Let us label the sides in order: $a=14$, $b=2\sqrt{10}$, $c=10$, $d=2\sqrt{10}$.

But in the isosceles trapezoid, the order is $AB=14$, $BC=2\sqrt{10}$, $CD=10$, $DA=2\sqrt{10}$.

So $a=14$, $b=2\sqrt{10}$, $c=10$, $d=2\sqrt{10}$.

Then $s=\frac{14+10+2\sqrt{10}+2\sqrt{10}}{2}=\frac{24+4\sqrt{10}}{2}=12+2\sqrt{10}$.

Now, the area $S$ of a cyclic quadrilateral is: $$S=\sqrt{(s-a)(s-b)(s-c)(s-d)}$$ But $S=72$.

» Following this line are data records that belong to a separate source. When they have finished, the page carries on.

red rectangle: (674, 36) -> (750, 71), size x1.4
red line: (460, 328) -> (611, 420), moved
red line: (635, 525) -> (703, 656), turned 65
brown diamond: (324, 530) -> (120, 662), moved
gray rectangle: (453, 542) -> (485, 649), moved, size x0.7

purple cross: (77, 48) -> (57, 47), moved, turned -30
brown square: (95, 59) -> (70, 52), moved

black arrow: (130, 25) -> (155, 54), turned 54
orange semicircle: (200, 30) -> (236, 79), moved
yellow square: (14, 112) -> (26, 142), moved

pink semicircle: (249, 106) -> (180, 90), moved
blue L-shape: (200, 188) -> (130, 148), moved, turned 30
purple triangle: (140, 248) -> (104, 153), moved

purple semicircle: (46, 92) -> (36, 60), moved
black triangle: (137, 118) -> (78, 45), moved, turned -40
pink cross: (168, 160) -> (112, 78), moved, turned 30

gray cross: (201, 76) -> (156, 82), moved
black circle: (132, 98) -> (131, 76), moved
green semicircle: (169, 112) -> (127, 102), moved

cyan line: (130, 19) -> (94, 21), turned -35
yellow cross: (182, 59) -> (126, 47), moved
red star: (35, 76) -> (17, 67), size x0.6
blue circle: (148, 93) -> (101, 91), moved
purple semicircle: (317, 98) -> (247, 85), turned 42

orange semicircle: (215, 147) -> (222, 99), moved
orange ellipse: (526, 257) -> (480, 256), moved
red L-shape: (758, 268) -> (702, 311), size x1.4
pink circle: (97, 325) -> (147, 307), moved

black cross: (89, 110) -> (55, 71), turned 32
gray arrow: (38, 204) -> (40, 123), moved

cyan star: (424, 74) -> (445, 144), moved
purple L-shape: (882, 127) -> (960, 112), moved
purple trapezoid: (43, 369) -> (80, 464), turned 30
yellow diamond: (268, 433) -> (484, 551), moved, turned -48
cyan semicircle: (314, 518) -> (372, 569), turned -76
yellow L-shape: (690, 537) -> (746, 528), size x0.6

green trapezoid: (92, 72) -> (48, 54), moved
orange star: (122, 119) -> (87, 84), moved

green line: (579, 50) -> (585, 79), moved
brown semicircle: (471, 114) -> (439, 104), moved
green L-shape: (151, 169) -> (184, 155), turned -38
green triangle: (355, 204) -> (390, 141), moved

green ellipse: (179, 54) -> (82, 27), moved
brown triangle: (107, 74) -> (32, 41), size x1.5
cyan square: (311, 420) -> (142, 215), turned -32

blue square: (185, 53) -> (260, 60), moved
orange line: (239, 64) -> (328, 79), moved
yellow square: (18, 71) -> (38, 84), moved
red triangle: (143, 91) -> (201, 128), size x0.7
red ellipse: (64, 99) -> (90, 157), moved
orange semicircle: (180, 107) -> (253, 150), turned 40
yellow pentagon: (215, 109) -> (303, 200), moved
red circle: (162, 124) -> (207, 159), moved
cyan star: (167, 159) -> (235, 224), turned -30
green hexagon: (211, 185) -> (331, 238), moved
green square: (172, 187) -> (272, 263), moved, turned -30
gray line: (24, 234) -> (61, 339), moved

So: $$72=\sqrt{(s-a)(s-b)(s-c)(s-d)}$$ Let us compute each term:

$s-a=(12+2\sqrt{10})-14=-2+2\sqrt{10}$

$s-b=(12+2\sqrt{10})-2\sqrt{10}=12$

$s-c=(12+2\sqrt{10})-10=2+2\sqrt{10}$

$s-d=(12+2\sqrt{10})-2\sqrt{10}=12$

So: $$(s-a)(s-b)(s-c)(s-d)=[-2+2\sqrt{10}]\times 12\times [2+2\sqrt{10}]\times 12$$ $=12\times 12\times [-2+2\sqrt{10}]\times [2+2\sqrt{10}]$

Now, $[-2+2\sqrt{10}]\times [2+2\sqrt{10}]=(-2)(2)+(-2)(2\sqrt{10})+(2\sqrt{10})(2)+(2\sqrt{10})(2\sqrt{10})$ $=-4-4\sqrt{10}+4\sqrt{10}+4\times 10$ $=-4+40=36$

So the product is $12\times 12\times 36=144\times 36=5184$

So $S=\sqrt{5184}=72$, as required.

Now, the radius $R$ of the circumscribed circle about a cyclic quadrilateral is: $$R=\frac{1}{4}\sqrt{\frac{(ab+cd)(ac+bd)(ad+bc)}{(s-a)(s-b)(s-c)(s-d)}}$$ Let us compute each term:

$ab+cd=(14)(2\sqrt{10})+(10)(2\sqrt{10})=28\sqrt{10}+20\sqrt{10}=48\sqrt{10}$

$ac+bd=(14)(10)+(2\sqrt{10})(2\sqrt{10})=140+4\times 10=140+40=180$

$ad+bc=(14)(2\sqrt{10})+(10)(2\sqrt{10})=28\sqrt{10}+20\sqrt{10}=48\sqrt{10}$

So the numerator is: $(ab+cd)(ac+bd)(ad+bc)=[48\sqrt{10}]\times 180\times [48\sqrt{10}]$

$=(48\sqrt{10}{)}^2\times 180=2304\times 10\times 180=23040\times 180=4,147,200$

The denominator is $(s-a)(s-b)(s-c)(s-d)=5184$

So: $$R=\frac{1}{4}\sqrt{\frac{4,147,200}{5184}}$$

Now, $4,147,200÷5184=800$

So: $$R=\frac{1}{4}\sqrt{800}=\frac{1}{4}\times 20\sqrt{2}=5\sqrt{2}$$

Answer:

The radius of the circumscribed circle is $5\sqrt{2}$.